Remington-based Schilli Leasing, a full-service truck leasing company, buys vehicles and leases them to third parties, including four companies owned by Thomas Schilli: Wabash Valley Transportation Inc., Schilli Specialized Inc., Schilli Specialized of Texas Inc. and Midwest Shuttle Services Inc. As part of its leasing program, Schilli Leasing operates garages that provided maintenance and repair services for its lessees, as well as fuel and storage services and overnight accommodations available only to WVT, SSI, SST and MSS drivers. The Schilli-owned company drivers are charged for these services, but the charges are reflected as “accounting allocations” in each company’s financial records.

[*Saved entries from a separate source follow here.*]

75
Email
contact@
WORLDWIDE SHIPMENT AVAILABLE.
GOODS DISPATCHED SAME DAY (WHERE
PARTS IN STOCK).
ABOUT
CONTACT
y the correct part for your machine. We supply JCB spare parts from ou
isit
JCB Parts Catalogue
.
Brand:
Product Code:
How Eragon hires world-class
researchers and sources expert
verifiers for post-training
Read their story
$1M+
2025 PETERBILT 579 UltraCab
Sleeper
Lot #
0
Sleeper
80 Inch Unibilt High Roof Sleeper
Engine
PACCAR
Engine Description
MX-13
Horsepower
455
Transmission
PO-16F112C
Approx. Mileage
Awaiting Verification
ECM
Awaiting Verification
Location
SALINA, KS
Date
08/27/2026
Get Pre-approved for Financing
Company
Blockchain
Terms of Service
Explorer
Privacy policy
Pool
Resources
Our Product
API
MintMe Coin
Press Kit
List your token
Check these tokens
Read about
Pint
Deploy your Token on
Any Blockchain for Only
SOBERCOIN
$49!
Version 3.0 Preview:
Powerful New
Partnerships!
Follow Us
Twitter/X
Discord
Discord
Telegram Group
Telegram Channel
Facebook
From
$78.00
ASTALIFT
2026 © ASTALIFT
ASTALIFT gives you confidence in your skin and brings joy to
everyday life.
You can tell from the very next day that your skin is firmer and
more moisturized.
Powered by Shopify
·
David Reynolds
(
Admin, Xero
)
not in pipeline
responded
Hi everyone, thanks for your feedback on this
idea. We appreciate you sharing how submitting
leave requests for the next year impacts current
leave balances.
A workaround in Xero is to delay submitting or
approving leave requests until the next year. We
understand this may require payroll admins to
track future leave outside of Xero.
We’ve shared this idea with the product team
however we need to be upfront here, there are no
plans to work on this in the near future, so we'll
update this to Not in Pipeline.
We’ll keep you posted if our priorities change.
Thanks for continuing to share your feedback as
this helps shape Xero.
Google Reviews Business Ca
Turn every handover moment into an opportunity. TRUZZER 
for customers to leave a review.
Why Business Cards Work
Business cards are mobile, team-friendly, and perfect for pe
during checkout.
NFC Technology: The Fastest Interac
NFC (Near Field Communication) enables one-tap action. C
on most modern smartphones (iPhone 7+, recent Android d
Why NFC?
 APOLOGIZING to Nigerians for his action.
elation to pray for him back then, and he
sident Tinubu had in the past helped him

After a 2012 audit, the Indiana Department of State Revenue determined Schilli Leasing had deficiently remitted sales and use tax during the 2008, 2009 and 2010 tax years by failing to collect sales tax on its charges to MSS for lease payments, fuel and parts. The department also found Schilli Leasing failed to collect sales tax on its charges and services to WVT, SSI and SST and to remit use tax on its purchase of “bunkhouse improvements” and items used in its repair shops. As a result, proposed assessments of $223,041.48 were issued to Schilli Leasing for the three tax years.

The company protested, claiming the retail transactions were exempt under Indiana Code 6-2.5-5-27, the public transportation exemption, but the department disagreed and denied the protest. Schilli Leasing then appealed in Schilli Leasing, Inc. v. Indiana Department of State Revenue, 49T10-1306-TA-54, but the Indiana Tax Court agreed that the purchases were not exempt.

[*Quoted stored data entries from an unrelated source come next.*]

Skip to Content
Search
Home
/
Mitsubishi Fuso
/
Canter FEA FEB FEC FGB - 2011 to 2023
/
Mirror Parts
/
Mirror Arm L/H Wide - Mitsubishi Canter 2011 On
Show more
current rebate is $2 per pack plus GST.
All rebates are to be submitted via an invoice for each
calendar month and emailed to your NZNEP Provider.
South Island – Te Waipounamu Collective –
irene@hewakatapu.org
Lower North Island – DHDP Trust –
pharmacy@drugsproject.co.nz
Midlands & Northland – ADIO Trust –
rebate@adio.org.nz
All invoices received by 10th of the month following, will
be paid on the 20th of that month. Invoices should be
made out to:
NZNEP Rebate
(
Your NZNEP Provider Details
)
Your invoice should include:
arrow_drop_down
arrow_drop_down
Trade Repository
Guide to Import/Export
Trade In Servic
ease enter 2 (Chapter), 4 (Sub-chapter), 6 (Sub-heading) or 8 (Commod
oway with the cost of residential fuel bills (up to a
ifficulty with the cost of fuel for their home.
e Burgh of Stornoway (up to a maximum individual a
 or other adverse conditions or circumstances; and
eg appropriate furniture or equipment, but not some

Specifically, Senior Tax Court Judge Thomas G. Fisher wrote in the Thursday opinion that Schilli Leasing stipulated in its appeal it “does not transport property owned by third-parties for consideration.” Thus, it does not provide public transportation, so the transactions cannot qualify for the public transportation exemption. Further, “(t)he plain language of the public transportation exemption necessarily links the person who acquired property to the use or consumption of it in his provision of public transportation,” Fisher wrote.

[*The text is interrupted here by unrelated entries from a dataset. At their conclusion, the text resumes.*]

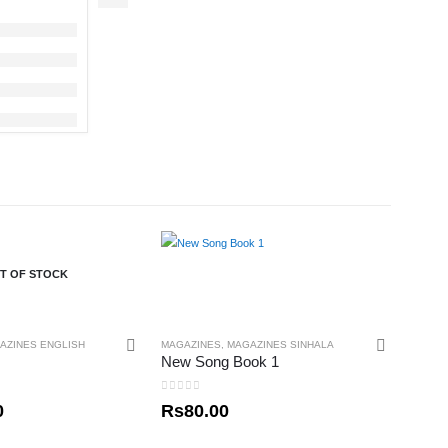
T OF STOCK
AZINES ENGLISH
MAGAZINES
,
MAGAZINES SINHALA
New Song Book 1
0
out of 5
0
Rs
80.00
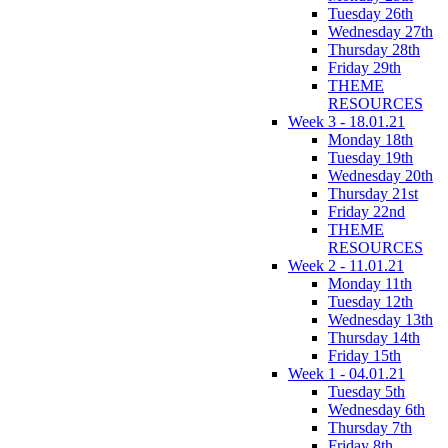
Tuesday 26th
Wednesday 27th
Thursday 28th
Friday 29th
THEME
RESOURCES
Week 3 - 18.01.21
Monday 18th
Tuesday 19th
Wednesday 20th
Thursday 21st
Friday 22nd
THEME
RESOURCES
Week 2 - 11.01.21
Monday 11th
Tuesday 12th
Wednesday 13th
Thursday 14th
Friday 15th
Week 1 - 04.01.21
Tuesday 5th
Wednesday 6th
Thursday 7th
Friday 8th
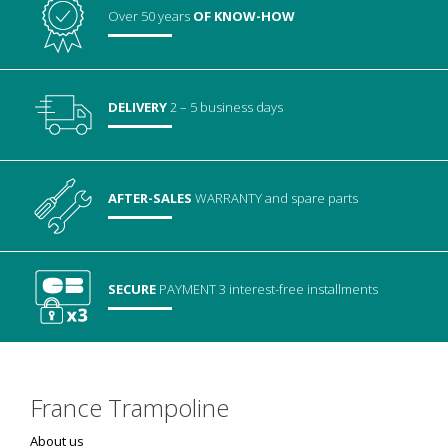
Over 50 years
OF KNOW-HOW
DELIVERY
2 – 5 business days
AFTER-SALES
WARRANTY
and spare parts
SECURE
PAYMENT
3 interest-free installments
France Trampoline
About us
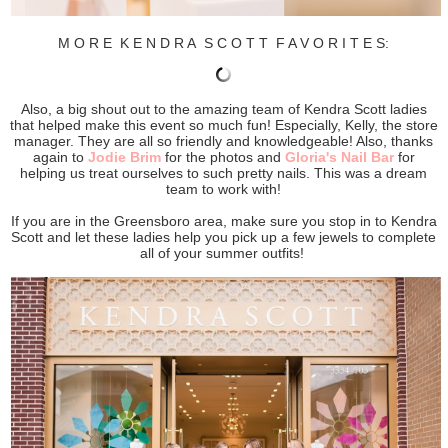
M O R E K E N D R A S C O T T F A V O R I T E S:
Also, a big shout out to the amazing team of Kendra Scott ladies
that helped make this event so much fun! Especially, Kelly, the store
manager. They are all so friendly and knowledgeable! Also, thanks
again to
Jodie Brim
for the photos and
Gloria's Nail Bar
for
helping us treat ourselves to such pretty nails. This was a dream
team to work with!
If you are in the Greensboro area, make sure you stop in to Kendra
Scott and let these ladies help you pick up a few jewels to complete
all of your summer outfits!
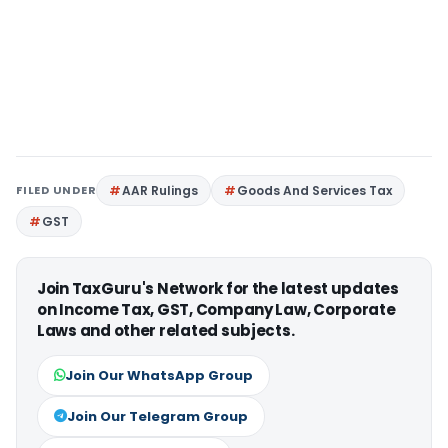
FILED UNDER
AAR Rulings
Goods And Services Tax
GST
Join TaxGuru's Network for the latest updates
on Income Tax, GST, Company Law, Corporate
Laws and other related subjects.
Join Our WhatsApp Group
Join Our Telegram Group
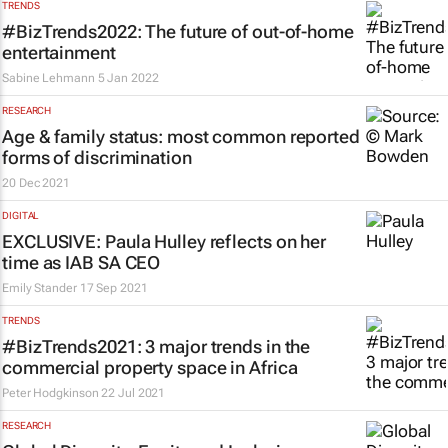
TRENDS
#BizTrends2022: The future of out-of-home
entertainment
Sabine Lehmann
5 Jan 2022
RESEARCH
Age & family status: most common reported
forms of discrimination
20 Dec 2021
DIGITAL
EXCLUSIVE: Paula Hulley reflects on her
time as IAB SA CEO
Emily Stander
17 Sep 2021
TRENDS
#BizTrends2021: 3 major trends in the
commercial property space in Africa
Peter Hodgkinson
22 Jul 2021
RESEARCH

Schilli Leasing further argued that because each of its five companies are “interdependent,” yet separate, entities, they should be treated “as a single diverse ground transportation company” under the unitary business principle. But Fisher declined to consider whether the Schilli entities constitute a unitary business, because the unitary business principle applies only to corporate income tax.